[Dataset entries]

.....

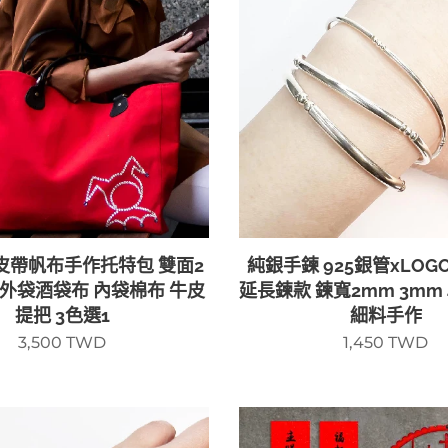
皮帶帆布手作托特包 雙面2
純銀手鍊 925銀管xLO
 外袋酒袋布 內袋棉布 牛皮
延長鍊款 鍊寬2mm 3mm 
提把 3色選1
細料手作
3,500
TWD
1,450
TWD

.....

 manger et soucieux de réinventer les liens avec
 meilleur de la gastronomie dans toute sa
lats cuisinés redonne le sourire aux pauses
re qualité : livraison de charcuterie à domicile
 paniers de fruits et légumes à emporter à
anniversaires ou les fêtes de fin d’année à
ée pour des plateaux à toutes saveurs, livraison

.....

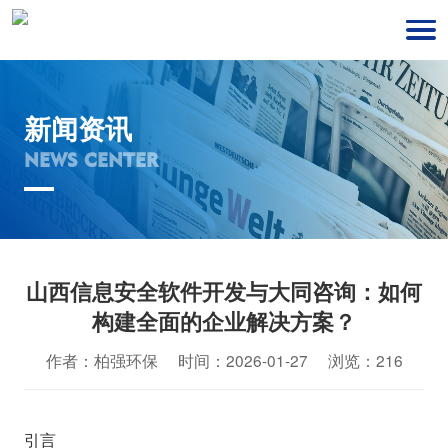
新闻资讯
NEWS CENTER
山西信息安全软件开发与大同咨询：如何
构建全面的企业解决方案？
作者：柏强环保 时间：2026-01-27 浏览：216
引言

.....

Task objective: Taking the line with "lats cuisinés redonne le sourire aux pauses" as the first and the line with "ée pour des" as the last, retype that stretch of the data above exactly, with no other lines.

Reply to the exercise:
lats cuisinés redonne le sourire aux pauses
re qualité : livraison de charcuterie à domicile
 paniers de fruits et légumes à emporter à
anniversaires ou les fêtes de fin d’année à
ée pour des plateaux à toutes saveurs, livraison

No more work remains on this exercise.